- _YOUR INSTRUCTIONS_
Exactly those lines that run from the one containing "görünmesine neden olabilir." through the last line of the entries below should be printed, and no others.

- _Extracted page text data_
========================

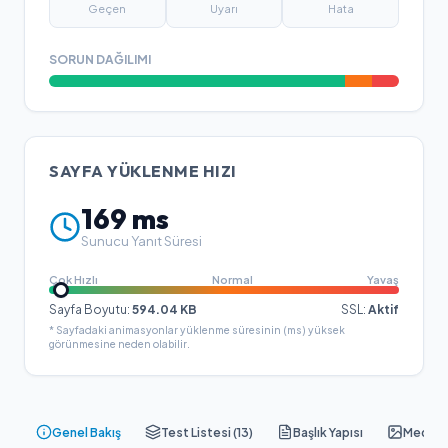
Geçen
Uyarı
Hata
SORUN DAĞILIMI
SAYFA YÜKLENME HIZI
169
ms
Sunucu Yanıt Süresi
Çok Hızlı
Normal
Yavaş
Sayfa Boyutu:
594.04
KB
SSL:
Aktif
* Sayfadaki animasyonlar yüklenme süresinin (ms) yüksek
görünmesine neden olabilir.
Genel Bakış
Test Listesi (
13
)
Başlık Yapısı
Medya &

========================

- _EXERCISE OUTPUT_
görünmesine neden olabilir.
Genel Bakış
Test Listesi (
13
)
Başlık Yapısı
Medya &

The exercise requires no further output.